US20210271989A1

US20210271989A1 - Method for predicting vessel density in a surveillance area

Info

Publication number: US20210271989A1
Application number: US17/122,807
Authority: US
Inventors: Van Tuan NGUYEN; Gia Thinh Nguyen; Dinh Bao Khang Nguyen
Original assignee: Viettel Group
Current assignee: Viettel Group
Priority date: 2020-02-28
Filing date: 2020-12-15
Publication date: 2021-09-02

Abstract

The target density prediction method by area comprises of 4 main steps: Step 1: preparing training dataset; Step 2: analyzing time series characteristics of training dataset; Step 3: training the autoregressive integrated moving average model; Step 4: predicting the target density over a defined time period in the future. The chosen method technically analyzes the time series characteristics of historical dataset by monitoring areas, and determines the cycle property, parameters and the autoregressive integrated moving average model to predict the number of targets that have high probability appearing in monitoring area at some point in the future.

Description

TECHNICAL ASPECTS OF THE INVENTION

The following invention aims to introduce a prediction method for vessel density within specific areas. In detail, the prediction method has practical application in many analyzing systems and monitoring systems which keep track of target ships' operation in a region, which supports the operators with early detection and warning alert of possibility of various types of situations, thus provides proper solutions to handle the incoming incidents in time.

BACKGROUND OF THE INVENTION

Nowadays, original methods indicating the density of ship are usually based on vessel number statistical techniques over a predefined time period with pre-archived data. Those methods are only statistically based on historical data, but do not have the process of predicting the number of ships in specified regions given a specified time duration. This invention proposes a solution to automatically forecast the number of ship targets that are likely to occur in the surveillance area with small errors. In addition, the method assists observers to analyze and identify possible scenarios based on the vessel density in an area at a future point in time.

SUMMARY OF THE INVENTION

The purpose of proposed invention is to predict ship target density by region. The prediction method is performed through the following steps:

- Step 1: preparing training data
- Step 2: analyzing time series of training dataset
- Step 3: training Autoregressive Integrated Moving Average model
- Step 4: predicting the target density given a specified future point in time.

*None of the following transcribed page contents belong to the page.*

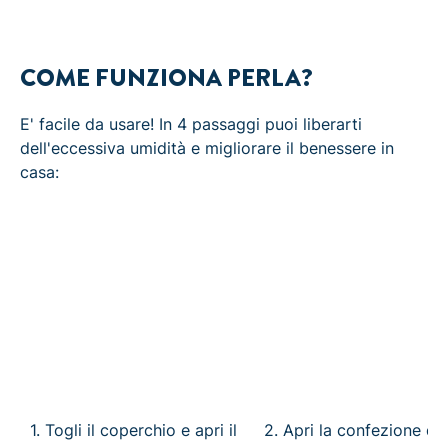
COME FUNZIONA PERLA?
E' facile da usare! In 4 passaggi puoi liberarti
dell'eccessiva umidità e migliorare il benessere in
casa:
1. Togli il coperchio e apri il
2. Apri la confezione del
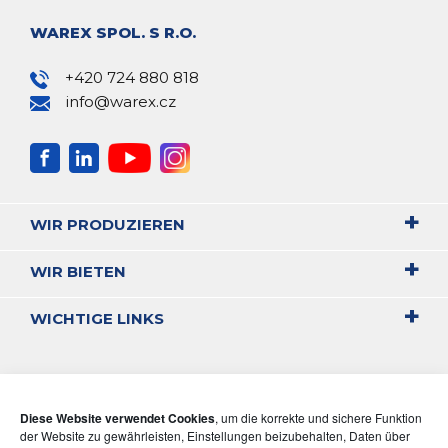
WAREX SPOL. S R.O.
+420 724 880 818
info@warex.cz
WIR PRODUZIEREN
WIR BIETEN
WICHTIGE LINKS
Diese Website verwendet Cookies
, um die korrekte und sichere Funktion
der Website zu gewährleisten, Einstellungen beizubehalten, Daten über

The proposed prediction method is based on time series analysis technique and ARIMA model, which is used to predict the number of ship targets that are likely to appear in a particular area based on the historical data of location information collected by reconnaissance systems and specialized monitors. The method analyzes the time series characteristics of historical data with respect to the monitoring area, thereby determines the periodicity, parameters and the models to predict the quantity of targets likely to appear in a surveillance area in the future.
The utilized data is AIS (Automatic Identification System), which is the transmitted data type between AIS devices. In detail, the MMSI (Maritime Mobile Service Identity) field is used as a unique indicator representing a specific vessel. The number of vessels in an area is subsequently obtained by extracting the number of distinct vessels based on MMSI. The process of training, testing and predicting is performed on computer with following configuration: Intel Core i7-8700 CPU (12 cores), Quadro P4000 GPU, and memory of 32 GB.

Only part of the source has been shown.